REQUIREMENT: Keeping pictures out of the copy, restate each record word for word.

Top of INPUT FOR THIS TASK

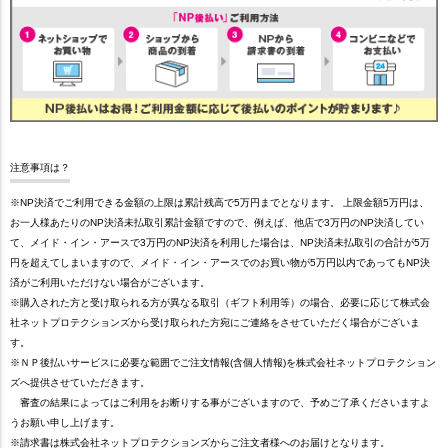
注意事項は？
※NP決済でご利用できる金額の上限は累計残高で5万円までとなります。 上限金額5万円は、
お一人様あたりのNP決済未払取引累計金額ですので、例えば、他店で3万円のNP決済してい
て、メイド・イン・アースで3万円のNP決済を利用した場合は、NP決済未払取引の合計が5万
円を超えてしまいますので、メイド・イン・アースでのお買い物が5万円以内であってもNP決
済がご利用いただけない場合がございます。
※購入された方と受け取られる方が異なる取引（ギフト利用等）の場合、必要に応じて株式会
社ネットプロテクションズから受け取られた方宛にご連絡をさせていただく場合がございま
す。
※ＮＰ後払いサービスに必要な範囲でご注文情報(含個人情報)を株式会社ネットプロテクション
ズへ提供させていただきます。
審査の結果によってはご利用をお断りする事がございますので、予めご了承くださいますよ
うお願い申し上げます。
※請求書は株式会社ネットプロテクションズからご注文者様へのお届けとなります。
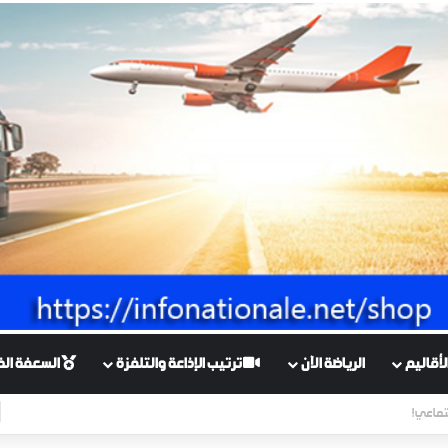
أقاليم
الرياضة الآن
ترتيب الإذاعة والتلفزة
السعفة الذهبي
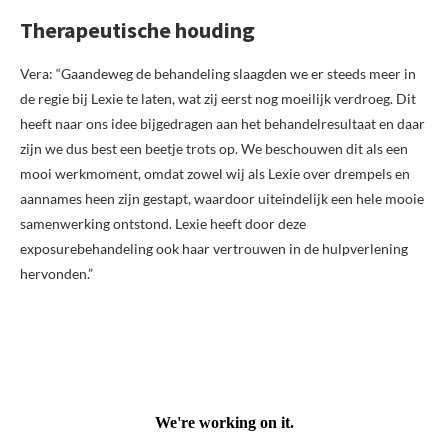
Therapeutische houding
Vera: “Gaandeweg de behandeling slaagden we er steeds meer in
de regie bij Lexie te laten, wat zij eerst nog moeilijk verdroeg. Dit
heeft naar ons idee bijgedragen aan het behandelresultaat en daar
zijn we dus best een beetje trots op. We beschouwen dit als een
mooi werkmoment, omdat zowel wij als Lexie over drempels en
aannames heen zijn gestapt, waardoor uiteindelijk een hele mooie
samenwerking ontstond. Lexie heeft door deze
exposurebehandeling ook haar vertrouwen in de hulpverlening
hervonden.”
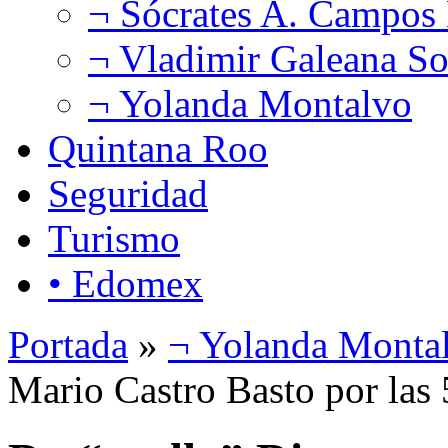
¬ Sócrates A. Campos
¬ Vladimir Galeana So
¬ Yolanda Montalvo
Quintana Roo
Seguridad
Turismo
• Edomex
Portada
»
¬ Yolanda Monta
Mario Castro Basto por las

Bottom of INPUT FOR THIS TASK

SOLVED PROBLEM:
注意事項は？
※NP決済でご利用できる金額の上限は累計残高で5万円までとなります。 上限金額5万円は、
お一人様あたりのNP決済未払取引累計金額ですので、例えば、他店で3万円のNP決済してい
て、メイド・イン・アースで3万円のNP決済を利用した場合は、NP決済未払取引の合計が5万
円を超えてしまいますので、メイド・イン・アースでのお買い物が5万円以内であってもNP決
済がご利用いただけない場合がございます。
※購入された方と受け取られる方が異なる取引（ギフト利用等）の場合、必要に応じて株式会
社ネットプロテクションズから受け取られた方宛にご連絡をさせていただく場合がございま
す。
※ＮＰ後払いサービスに必要な範囲でご注文情報(含個人情報)を株式会社ネットプロテクション
ズへ提供させていただきます。
審査の結果によってはご利用をお断りする事がございますので、予めご了承くださいますよ
うお願い申し上げます。
※請求書は株式会社ネットプロテクションズからご注文者様へのお届けとなります。
أقاليم
الرياضة الآن
ترتيب الإذاعة والتلفزة
السعفة الذهبي
Therapeutische houding
Vera: “Gaandeweg de behandeling slaagden we er steeds meer in
de regie bij Lexie te laten, wat zij eerst nog moeilijk verdroeg. Dit
heeft naar ons idee bijgedragen aan het behandelresultaat en daar
zijn we dus best een beetje trots op. We beschouwen dit als een
mooi werkmoment, omdat zowel wij als Lexie over drempels en
aannames heen zijn gestapt, waardoor uiteindelijk een hele mooie
samenwerking ontstond. Lexie heeft door deze
exposurebehandeling ook haar vertrouwen in de hulpverlening
hervonden.”
¬ Sócrates A. Campos
¬ Vladimir Galeana So
¬ Yolanda Montalvo
Quintana Roo
Seguridad
Turismo
• Edomex
Portada
»
¬ Yolanda Monta
Mario Castro Basto por las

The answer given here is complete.